At the beginning of each cycle, each living longitudinal panel member receives by mail a letter announcing the start of data collection and a brochure, which provides information about the survey and presents results based on NPHS data. The interview is conducted using a computer assisted interview (CAI) system. In Cycle 1, 75% of the interviews with the longitudinal respondents were conducted in person and the rest by telephone. Since Cycle 2, around 95% of the interviews are conducted by telephone. Personal interviews are conducted if the respondent does not have a telephone, upon request by the respondent or if the respondents live in a health institution. The interview lasts less than one hour. Interviews for respondents under 12 years old are done by proxy. However, proxy reporting for the other respondents is allowed only for reasons of illness or incapacity.

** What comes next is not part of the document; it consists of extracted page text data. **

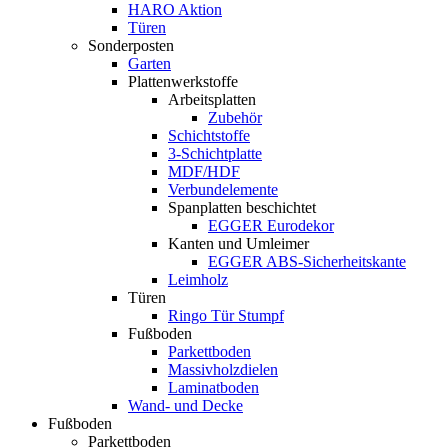
HARO Aktion
Türen
Sonderposten
Garten
Plattenwerkstoffe
Arbeitsplatten
Zubehör
Schichtstoffe
3-Schichtplatte
MDF/HDF
Verbundelemente
Spanplatten beschichtet
EGGER Eurodekor
Kanten und Umleimer
EGGER ABS-Sicherheitskante
Leimholz
Türen
Ringo Tür Stumpf
Fußboden
Parkettboden
Massivholzdielen
Laminatboden
Wand- und Decke
Fußboden
Parkettboden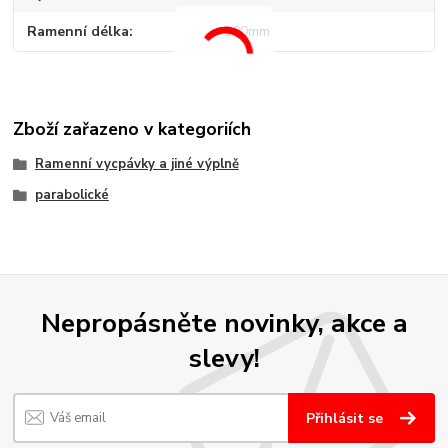
Ramenní délka
100mm
Zboží zařazeno v kategoriích
Ramenní vycpávky a jiné výplně
parabolické
Nepropásněte novinky, akce a
slevy!
Přihlásit se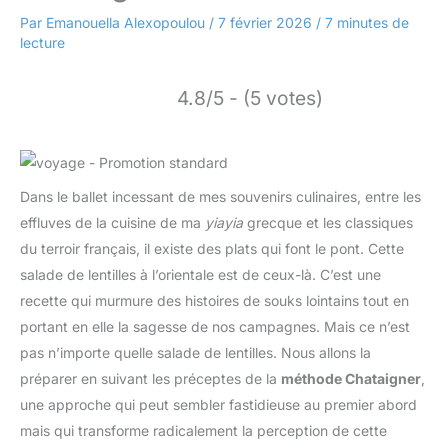
Par
Emanouella Alexopoulou
/
7 février 2026
/
7 minutes de
lecture
4.8/5 - (5 votes)
Dans le ballet incessant de mes souvenirs culinaires, entre les
effluves de la cuisine de ma
yiayia
grecque et les classiques
du terroir français, il existe des plats qui font le pont. Cette
salade de lentilles à l’orientale est de ceux-là. C’est une
recette qui murmure des histoires de souks lointains tout en
portant en elle la sagesse de nos campagnes. Mais ce n’est
pas n’importe quelle salade de lentilles. Nous allons la
préparer en suivant les préceptes de la
méthode Chataigner
,
une approche qui peut sembler fastidieuse au premier abord
mais qui transforme radicalement la perception de cette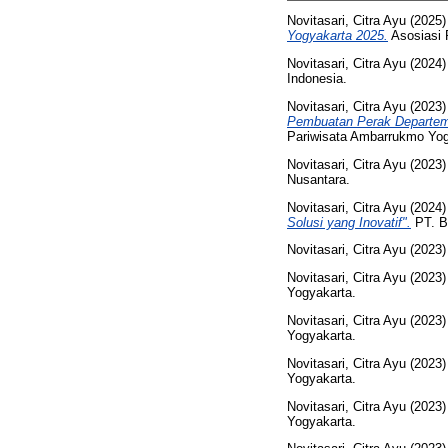
Novitasari, Citra Ayu
(2025
Yogyakarta 2025.
Asosiasi 
Novitasari, Citra Ayu
(2024
Indonesia.
Novitasari, Citra Ayu
(2023
Pembuatan Perak Departem
Pariwisata Ambarrukmo Yog
Novitasari, Citra Ayu
(2023
Nusantara.
Novitasari, Citra Ayu
(2024
Solusi yang Inovatif".
PT. B
Novitasari, Citra Ayu
(2023
Novitasari, Citra Ayu
(2023
Yogyakarta.
Novitasari, Citra Ayu
(2023
Yogyakarta.
Novitasari, Citra Ayu
(2023
Yogyakarta.
Novitasari, Citra Ayu
(2023
Yogyakarta.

Interviewers are employees hired by Statistics Canada. Each cycle, interviewers attend a training session specific to NPHS and they receive a manual for reference.
The questionnaire is designed to be used with a CAI system. Questions are specified along with the type of answer required, the minimum and maximum values, on-line edits associated with the question, and what to do in case of item non-response. The CAI questionnaire gets customized to the respondent based on the data collected during the current and previous interviews.
During collection, all reasonable attempts to obtain interviews with longitudinal respondents are made. The Interviewer training covers ways of reducing the number of non-contacts and refusals and increasing success of tracing. The interview is not conducted with respondents living outside Canada and the United States.
A certain number of questions allow responses in-full. The write-in information is coded using various classification systems.
The industry and occupation data for all cycles are coded to the North American Industry Classification System (NAICS) and Standard Occupational Classification 1991 (SOC-91).
The drug coding for all cycles is based on the Anatomical Therapeutic Chemical (ATC) classification developed by the World Health Organization (WHO) as available on the Health Canada Drug Product Database (DPD) in September 2003.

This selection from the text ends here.